**Task goal:** Only the lines below from the one containing "JOIN OUR COMMUNITY" through the one containing "Item condition" belong in the answer, repeated exactly and without pictures.

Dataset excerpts
⁂

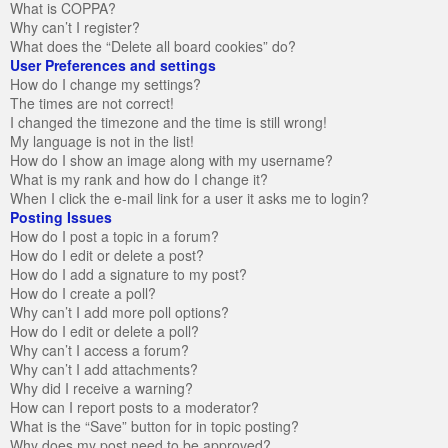
What is COPPA?
Why can’t I register?
What does the “Delete all board cookies” do?
User Preferences and settings
How do I change my settings?
The times are not correct!
I changed the timezone and the time is still wrong!
My language is not in the list!
How do I show an image along with my username?
What is my rank and how do I change it?
When I click the e-mail link for a user it asks me to login?
Posting Issues
How do I post a topic in a forum?
How do I edit or delete a post?
How do I add a signature to my post?
How do I create a poll?
Why can’t I add more poll options?
How do I edit or delete a poll?
Why can’t I access a forum?
Why can’t I add attachments?
Why did I receive a warning?
How can I report posts to a moderator?
What is the “Save” button for in topic posting?
Why does my post need to be approved?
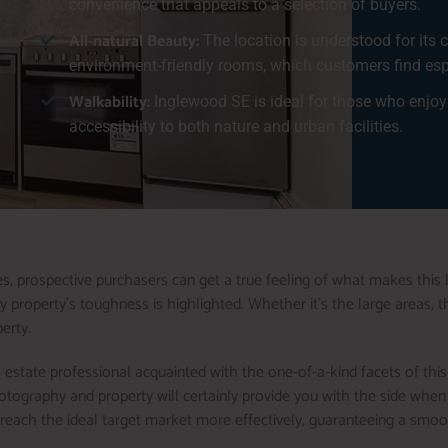
convenience that appeals to a selection of buyers.
All-natural Beauty:
The location is understood for its c
environment-friendly rooms, which customers find espe
Walkability:
Inglewood SE is ideal for those who enjoy 
accessibility to both nature and urban facilities.
, prospective purchasers can get a true feeling of what makes this l
property’s toughness is highlighted. Whether it’s the large areas, the
erty.
 estate professional acquainted with the one-of-a-kind facets of this
hotography and property will certainly provide you with the side wh
d reach the ideal target market more effectively, guaranteeing a smoo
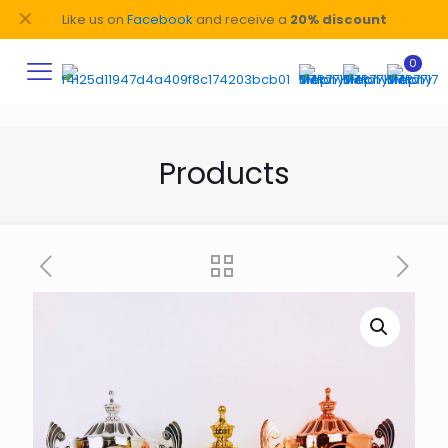
✕
Like us on
Facebook
and receive a
20% discount
0
Products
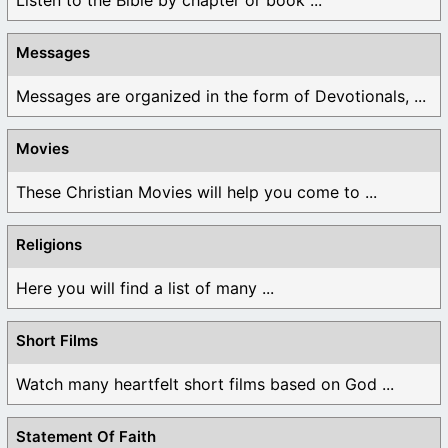
Messages
Messages are organized in the form of Devotionals, ...
Movies
These Christian Movies will help you come to ...
Religions
Here you will find a list of many ...
Short Films
Watch many heartfelt short films based on God ...
Statement Of Faith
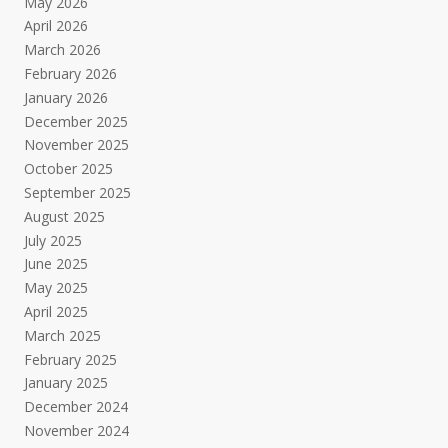
May 2026
April 2026
March 2026
February 2026
January 2026
December 2025
November 2025
October 2025
September 2025
August 2025
July 2025
June 2025
May 2025
April 2025
March 2025
February 2025
January 2025
December 2024
November 2024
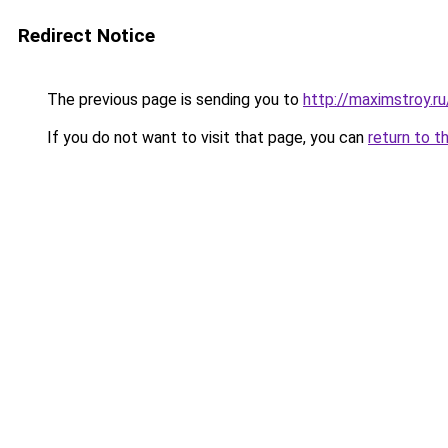
Redirect Notice
The previous page is sending you to
http://maximstroy.
If you do not want to visit that page, you can
return to t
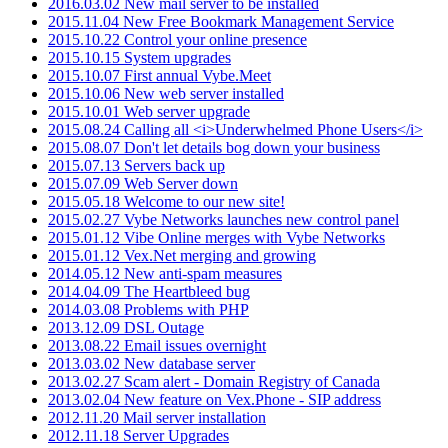
2016.03.02 New mail server to be installed
2015.11.04 New Free Bookmark Management Service
2015.10.22 Control your online presence
2015.10.15 System upgrades
2015.10.07 First annual Vybe.Meet
2015.10.06 New web server installed
2015.10.01 Web server upgrade
2015.08.24 Calling all <i>Underwhelmed Phone Users</i>
2015.08.07 Don't let details bog down your business
2015.07.13 Servers back up
2015.07.09 Web Server down
2015.05.18 Welcome to our new site!
2015.02.27 Vybe Networks launches new control panel
2015.01.12 Vibe Online merges with Vybe Networks
2015.01.12 Vex.Net merging and growing
2014.05.12 New anti-spam measures
2014.04.09 The Heartbleed bug
2014.03.08 Problems with PHP
2013.12.09 DSL Outage
2013.08.22 Email issues overnight
2013.03.02 New database server
2013.02.27 Scam alert - Domain Registry of Canada
2013.02.04 New feature on Vex.Phone - SIP address
2012.11.20 Mail server installation
2012.11.18 Server Upgrades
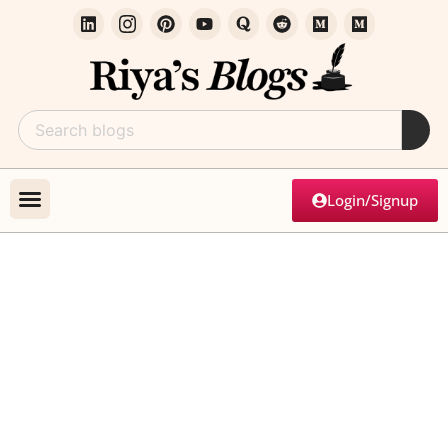
Login/Signup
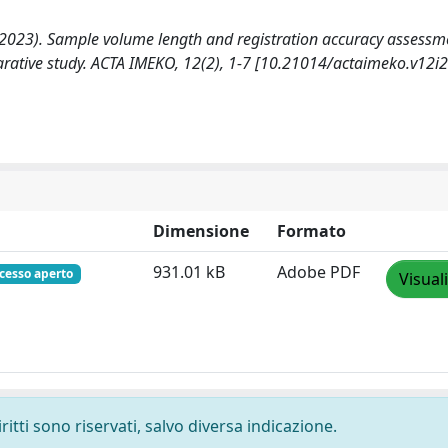
 A. (2023). Sample volume length and registration accuracy assessm
arative study. ACTA IMEKO, 12(2), 1-7 [10.21014/actaimeko.v12i2
Dimensione
Formato
931.01 kB
Adobe PDF
cesso aperto
Visual
ritti sono riservati, salvo diversa indicazione.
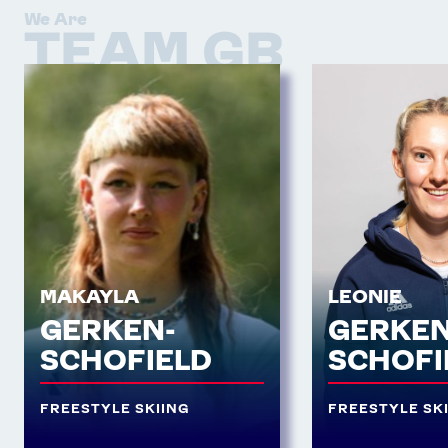
We Are
TEAM GB
MAKAYLA
LEONIE
GERKEN-
GERKEN
SCHOFIELD
SCHOFI
FREESTYLE SKIING
FREESTYLE SK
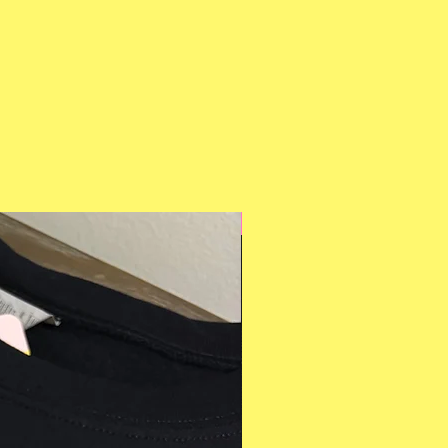
Multiple Styles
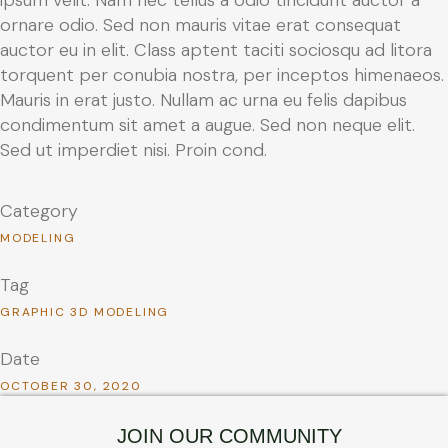
ornare odio. Sed non mauris vitae erat consequat
auctor eu in elit. Class aptent taciti sociosqu ad litora
torquent per conubia nostra, per inceptos himenaeos.
Mauris in erat justo. Nullam ac urna eu felis dapibus
condimentum sit amet a augue. Sed non neque elit.
Sed ut imperdiet nisi. Proin cond.
Category
MODELING
Tag
GRAPHIC 3D MODELING
Date
OCTOBER 30, 2020
JOIN OUR COMMUNITY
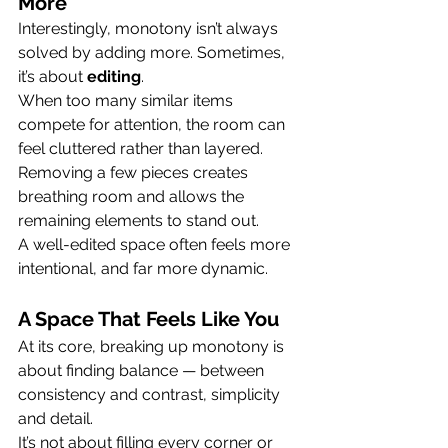
More
Interestingly, monotony isn’t always 
solved by adding more. Sometimes, 
it’s about 
editing
.
When too many similar items 
compete for attention, the room can 
feel cluttered rather than layered. 
Removing a few pieces creates 
breathing room and allows the 
remaining elements to stand out.
A well-edited space often feels more 
intentional, and far more dynamic.
A Space That Feels Like You
At its core, breaking up monotony is 
about finding balance — between 
consistency and contrast, simplicity 
and detail.
It’s not about filling every corner or 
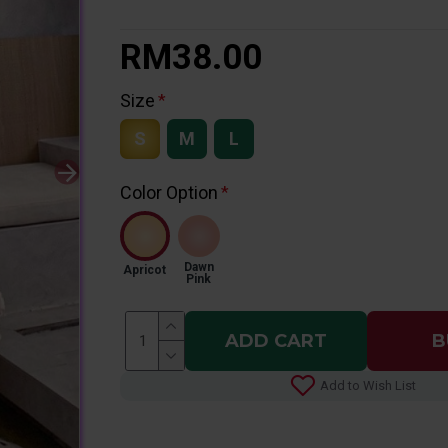
RM38.00
Size
S
M
L
Color Option
Dawn
Apricot
Pink
ADD CART
B
Add to Wish List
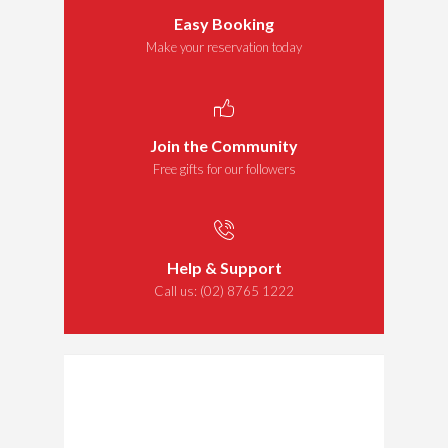
Easy Booking
Make your reservation today
Join the Community
Free gifts for our followers
Help & Support
Call us:
(02) 8765 1222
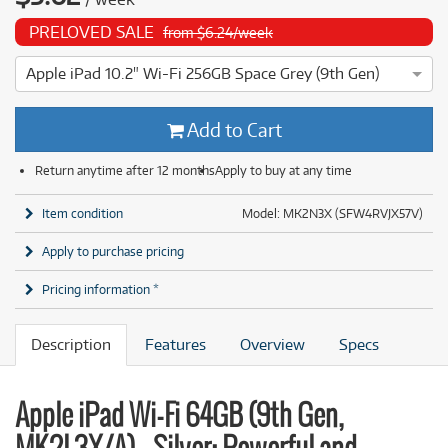
PRELOVED SALE
from $6.24/week
Apple iPad 10.2" Wi-Fi 256GB Space Grey (9th Gen)
4 ⭐⭐⭐⭐ This Apple iPad 10.2" Wi-Fi 256GB Space Grey (9th G
Add to Cart
Return anytime after 12 months
Apply to buy at any time
Item condition
Model: MK2N3X (SFW4RVJX57V)
Apply to purchase pricing
Pricing information *
Description
Features
Overview
Specs
Apple iPad Wi-Fi 64GB (9th Gen,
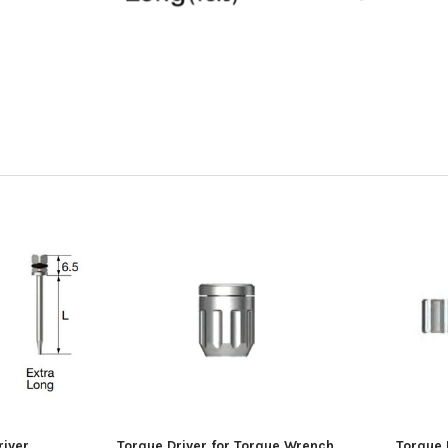
river
Torque Driver for Torque Wrench
Torque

⁂

**Solution for this problem:**
JOIN OUR COMMUNITY
More
Interestingly, monotony isn’t always 
solved by adding more. Sometimes, 
it’s about 
editing
.
When too many similar items 
compete for attention, the room can 
feel cluttered rather than layered. 
Removing a few pieces creates 
breathing room and allows the 
remaining elements to stand out.
A well-edited space often feels more 
intentional, and far more dynamic.
A Space That Feels Like You
At its core, breaking up monotony is 
about finding balance — between 
consistency and contrast, simplicity 
and detail.
It’s not about filling every corner or 
RM38.00
Size
S
M
L
Color Option
Dawn
Apricot
Pink
ADD CART
B
Add to Wish List
Easy Booking
Make your reservation today
Join the Community
Free gifts for our followers
Help & Support
Call us:
(02) 8765 1222
PRELOVED SALE
from $6.24/week
Apple iPad 10.2" Wi-Fi 256GB Space Grey (9th Gen)
4 ⭐⭐⭐⭐ This Apple iPad 10.2" Wi-Fi 256GB Space Grey (9th G
Add to Cart
Return anytime after 12 months
Apply to buy at any time
Item condition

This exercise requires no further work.